**Work request:** Could you reproduce the material below exactly, from the line containing "Email marketing : Construire une" through its last line, and leave out everything else?

**Records for this task:**
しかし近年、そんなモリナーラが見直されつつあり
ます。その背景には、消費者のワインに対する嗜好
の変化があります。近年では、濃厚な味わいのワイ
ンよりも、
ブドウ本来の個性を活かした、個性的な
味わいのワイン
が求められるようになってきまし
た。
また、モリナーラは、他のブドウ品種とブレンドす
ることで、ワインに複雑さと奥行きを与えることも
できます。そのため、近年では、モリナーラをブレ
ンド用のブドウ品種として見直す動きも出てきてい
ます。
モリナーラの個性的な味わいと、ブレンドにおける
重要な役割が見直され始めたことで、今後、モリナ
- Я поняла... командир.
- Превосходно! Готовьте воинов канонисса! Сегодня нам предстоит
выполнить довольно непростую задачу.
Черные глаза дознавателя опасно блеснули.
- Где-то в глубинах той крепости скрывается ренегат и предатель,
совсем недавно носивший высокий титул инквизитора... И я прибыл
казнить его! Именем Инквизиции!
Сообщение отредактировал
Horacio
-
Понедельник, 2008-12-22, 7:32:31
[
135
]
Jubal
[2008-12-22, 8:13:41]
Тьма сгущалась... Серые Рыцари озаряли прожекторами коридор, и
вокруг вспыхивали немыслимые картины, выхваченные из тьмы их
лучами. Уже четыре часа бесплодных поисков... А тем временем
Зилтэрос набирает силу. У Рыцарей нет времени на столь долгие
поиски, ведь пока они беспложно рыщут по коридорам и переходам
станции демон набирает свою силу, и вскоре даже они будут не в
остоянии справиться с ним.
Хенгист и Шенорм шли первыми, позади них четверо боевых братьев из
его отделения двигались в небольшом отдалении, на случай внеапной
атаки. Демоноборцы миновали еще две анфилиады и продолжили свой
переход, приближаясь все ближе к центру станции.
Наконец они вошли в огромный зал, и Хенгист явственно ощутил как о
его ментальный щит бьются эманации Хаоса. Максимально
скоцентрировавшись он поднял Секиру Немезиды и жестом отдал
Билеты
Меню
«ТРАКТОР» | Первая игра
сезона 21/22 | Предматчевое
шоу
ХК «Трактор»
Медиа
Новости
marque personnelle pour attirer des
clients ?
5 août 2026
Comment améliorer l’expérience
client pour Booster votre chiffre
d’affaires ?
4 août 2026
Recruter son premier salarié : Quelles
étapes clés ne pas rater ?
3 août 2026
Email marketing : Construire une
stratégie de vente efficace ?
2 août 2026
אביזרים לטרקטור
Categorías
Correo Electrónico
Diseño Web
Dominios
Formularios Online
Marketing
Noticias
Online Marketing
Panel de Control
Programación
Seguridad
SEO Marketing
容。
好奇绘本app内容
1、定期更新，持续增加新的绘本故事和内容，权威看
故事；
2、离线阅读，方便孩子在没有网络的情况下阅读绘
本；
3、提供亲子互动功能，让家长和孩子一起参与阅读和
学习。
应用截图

**Solution to the exercise:**
Email marketing : Construire une
stratégie de vente efficace ?
2 août 2026
אביזרים לטרקטור
Categorías
Correo Electrónico
Diseño Web
Dominios
Formularios Online
Marketing
Noticias
Online Marketing
Panel de Control
Programación
Seguridad
SEO Marketing
容。
好奇绘本app内容
1、定期更新，持续增加新的绘本故事和内容，权威看
故事；
2、离线阅读，方便孩子在没有网络的情况下阅读绘
本；
3、提供亲子互动功能，让家长和孩子一起参与阅读和
学习。
应用截图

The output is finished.